■ **Exercise goal**: The task calls for each record to be given again unchanged, minus any pictures.

----- Provided records -----

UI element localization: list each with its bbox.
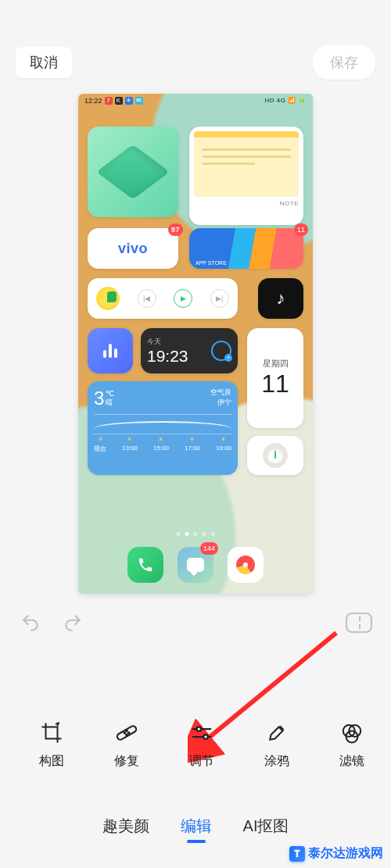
status-time: 12:22 — [84, 97, 102, 105]
tool-label: 滤镜 — [339, 753, 364, 770]
widget-voice — [88, 328, 133, 373]
dock-messages-icon: 144 — [178, 547, 213, 583]
brush-icon — [263, 719, 291, 747]
cube-icon — [96, 145, 170, 199]
bandage-icon — [113, 719, 141, 747]
music-art-icon — [96, 287, 120, 310]
sliders-icon — [188, 719, 216, 747]
tiktok-icon: ♪ — [277, 288, 285, 309]
clock-add-icon — [211, 341, 231, 361]
status-app-icon-4: ✉ — [135, 97, 143, 105]
vivo-badge: 87 — [168, 223, 183, 236]
clock-time: 19:23 — [147, 347, 188, 366]
date-day: 11 — [261, 370, 289, 398]
svg-point-2 — [124, 732, 126, 734]
dock-music-icon — [228, 547, 264, 583]
tool-crop[interactable]: 构图 — [16, 719, 88, 770]
status-app-icon-2: K — [115, 97, 123, 105]
sun-icon: ☀ — [98, 436, 103, 443]
widget-lock — [247, 436, 303, 475]
cancel-button[interactable]: 取消 — [16, 47, 72, 78]
tool-label: 涂鸦 — [264, 753, 289, 770]
dock: 144 — [127, 547, 264, 583]
note-label: NOTE — [194, 200, 299, 207]
svg-point-5 — [126, 734, 127, 736]
page-indicator — [177, 532, 215, 536]
watermark-text: 泰尔达游戏网 — [308, 845, 383, 862]
sun-icon: ☀ — [221, 436, 226, 443]
widget-clock: 今天 19:23 — [141, 328, 238, 373]
svg-point-4 — [126, 730, 127, 732]
widget-appstore: APP STORE 11 — [189, 228, 303, 269]
svg-point-9 — [203, 734, 208, 739]
waveform-icon — [103, 344, 117, 358]
svg-point-7 — [197, 727, 202, 731]
sun-icon: ☀ — [158, 436, 163, 443]
tool-label: 修复 — [114, 753, 139, 770]
music-prev-icon: |◀ — [138, 289, 156, 308]
svg-rect-1 — [116, 725, 137, 741]
crop-icon — [38, 719, 66, 747]
filter-icon — [338, 719, 366, 747]
widget-security — [88, 127, 178, 217]
status-network: HD 4G 📶 🔋 — [265, 97, 307, 105]
date-weekday: 星期四 — [263, 358, 289, 370]
widget-note: NOTE — [189, 127, 303, 225]
save-button[interactable]: 保存 — [313, 45, 375, 80]
image-preview[interactable]: 12:22 7 K ✳ ✉ HD 4G 📶 🔋 NOTE vivo 87 APP… — [78, 94, 313, 594]
music-play-icon: ▶ — [174, 289, 192, 308]
svg-point-3 — [128, 732, 130, 734]
weather-unit: ℃ — [106, 389, 114, 398]
tool-adjust[interactable]: 调节 — [166, 719, 238, 770]
watermark: T 泰尔达游戏网 — [289, 845, 383, 862]
tab-edit[interactable]: 编辑 — [181, 816, 212, 841]
widget-tiktok: ♪ — [258, 278, 303, 319]
status-bar: 12:22 7 K ✳ ✉ HD 4G 📶 🔋 — [84, 97, 307, 105]
weather-cond: 晴 — [106, 398, 114, 408]
compare-button[interactable] — [346, 613, 372, 633]
appstore-badge: 11 — [294, 223, 308, 236]
widget-date: 星期四 11 — [247, 328, 303, 428]
redo-button[interactable] — [61, 611, 84, 634]
watermark-logo-icon: T — [289, 846, 305, 862]
undo-button[interactable] — [19, 611, 42, 634]
widget-weather: 3 ℃ 晴 空气良 伊宁 ☀现在 ☀13:00 ☀15:00 ☀17:00 ☀1… — [88, 381, 238, 475]
tool-repair[interactable]: 修复 — [91, 719, 163, 770]
tab-ai-cutout[interactable]: AI抠图 — [243, 816, 289, 841]
tool-filter[interactable]: 滤镜 — [316, 719, 388, 770]
tool-doodle[interactable]: 涂鸦 — [241, 719, 313, 770]
clock-today-label: 今天 — [147, 337, 188, 347]
dock-phone-icon — [127, 547, 163, 583]
music-next-icon: ▶| — [210, 289, 229, 308]
dial-icon — [263, 443, 288, 468]
weather-curve-icon — [94, 414, 231, 434]
messages-badge: 144 — [200, 542, 218, 555]
tab-beauty[interactable]: 趣美颜 — [102, 816, 149, 841]
weather-temp: 3 — [94, 388, 104, 409]
weather-city: 伊宁 — [210, 398, 231, 408]
weather-air: 空气良 — [210, 388, 231, 398]
tool-label: 构图 — [39, 753, 64, 770]
status-app-icon-3: ✳ — [125, 97, 133, 105]
widget-vivo: vivo 87 — [88, 228, 178, 269]
tool-label: 调节 — [189, 753, 214, 770]
status-app-icon-1: 7 — [105, 97, 113, 105]
sun-icon: ☀ — [189, 436, 195, 443]
sun-icon: ☀ — [127, 436, 132, 443]
widget-music: |◀ ▶ ▶| — [88, 278, 238, 319]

-----

■ **Output of the exercise**:
UI element localization: list each with its bbox.
status-time: 12:22 — [84, 97, 102, 105]
tool-label: 滤镜 — [339, 753, 364, 770]
widget-voice — [88, 328, 133, 373]
dock-messages-icon: 144 — [178, 547, 213, 583]
brush-icon — [263, 719, 291, 747]
cube-icon — [96, 145, 170, 199]
bandage-icon — [113, 719, 141, 747]
music-art-icon — [96, 287, 120, 310]
sliders-icon — [188, 719, 216, 747]
tiktok-icon: ♪ — [277, 288, 285, 309]
clock-add-icon — [211, 341, 231, 361]
status-app-icon-4: ✉ — [135, 97, 143, 105]
vivo-badge: 87 — [168, 223, 183, 236]
clock-time: 19:23 — [147, 347, 188, 366]
date-day: 11 — [261, 370, 289, 398]
svg-point-2 — [124, 732, 126, 734]
dock-music-icon — [228, 547, 264, 583]
tool-crop[interactable]: 构图 — [16, 719, 88, 770]
status-app-icon-2: K — [115, 97, 123, 105]
sun-icon: ☀ — [98, 436, 103, 443]
widget-lock — [247, 436, 303, 475]
cancel-button[interactable]: 取消 — [16, 47, 72, 78]
tool-label: 涂鸦 — [264, 753, 289, 770]
dock: 144 — [127, 547, 264, 583]
note-label: NOTE — [194, 200, 299, 207]
svg-point-5 — [126, 734, 127, 736]
page-indicator — [177, 532, 215, 536]
watermark-text: 泰尔达游戏网 — [308, 845, 383, 862]
sun-icon: ☀ — [221, 436, 226, 443]
widget-clock: 今天 19:23 — [141, 328, 238, 373]
svg-point-4 — [126, 730, 127, 732]
widget-appstore: APP STORE 11 — [189, 228, 303, 269]
svg-point-9 — [203, 734, 208, 739]
waveform-icon — [103, 344, 117, 358]
svg-point-7 — [197, 727, 202, 731]
sun-icon: ☀ — [158, 436, 163, 443]
tool-label: 修复 — [114, 753, 139, 770]
music-prev-icon: |◀ — [138, 289, 156, 308]
svg-rect-1 — [116, 725, 137, 741]
crop-icon — [38, 719, 66, 747]
filter-icon — [338, 719, 366, 747]
widget-security — [88, 127, 178, 217]
status-network: HD 4G 📶 🔋 — [265, 97, 307, 105]
date-weekday: 星期四 — [263, 358, 289, 370]
widget-note: NOTE — [189, 127, 303, 225]
save-button[interactable]: 保存 — [313, 45, 375, 80]
image-preview[interactable]: 12:22 7 K ✳ ✉ HD 4G 📶 🔋 NOTE vivo 87 APP… — [78, 94, 313, 594]
music-play-icon: ▶ — [174, 289, 192, 308]
svg-point-3 — [128, 732, 130, 734]
weather-unit: ℃ — [106, 389, 114, 398]
tool-adjust[interactable]: 调节 — [166, 719, 238, 770]
watermark: T 泰尔达游戏网 — [289, 845, 383, 862]
tab-edit[interactable]: 编辑 — [181, 816, 212, 841]
widget-tiktok: ♪ — [258, 278, 303, 319]
status-bar: 12:22 7 K ✳ ✉ HD 4G 📶 🔋 — [84, 97, 307, 105]
weather-cond: 晴 — [106, 398, 114, 408]
compare-button[interactable] — [346, 613, 372, 633]
appstore-badge: 11 — [294, 223, 308, 236]
widget-date: 星期四 11 — [247, 328, 303, 428]
redo-button[interactable] — [61, 611, 84, 634]
watermark-logo-icon: T — [289, 846, 305, 862]
undo-button[interactable] — [19, 611, 42, 634]
widget-weather: 3 ℃ 晴 空气良 伊宁 ☀现在 ☀13:00 ☀15:00 ☀17:00 ☀1… — [88, 381, 238, 475]
tool-repair[interactable]: 修复 — [91, 719, 163, 770]
tab-ai-cutout[interactable]: AI抠图 — [243, 816, 289, 841]
tool-filter[interactable]: 滤镜 — [316, 719, 388, 770]
tool-doodle[interactable]: 涂鸦 — [241, 719, 313, 770]
clock-today-label: 今天 — [147, 337, 188, 347]
dock-phone-icon — [127, 547, 163, 583]
music-next-icon: ▶| — [210, 289, 229, 308]
dial-icon — [263, 443, 288, 468]
weather-curve-icon — [94, 414, 231, 434]
messages-badge: 144 — [200, 542, 218, 555]
tab-beauty[interactable]: 趣美颜 — [102, 816, 149, 841]
weather-temp: 3 — [94, 388, 104, 409]
weather-city: 伊宁 — [210, 398, 231, 408]
weather-air: 空气良 — [210, 388, 231, 398]
tool-label: 构图 — [39, 753, 64, 770]
status-app-icon-3: ✳ — [125, 97, 133, 105]
widget-vivo: vivo 87 — [88, 228, 178, 269]
tool-label: 调节 — [189, 753, 214, 770]
status-app-icon-1: 7 — [105, 97, 113, 105]
sun-icon: ☀ — [189, 436, 195, 443]
sun-icon: ☀ — [127, 436, 132, 443]
widget-music: |◀ ▶ ▶| — [88, 278, 238, 319]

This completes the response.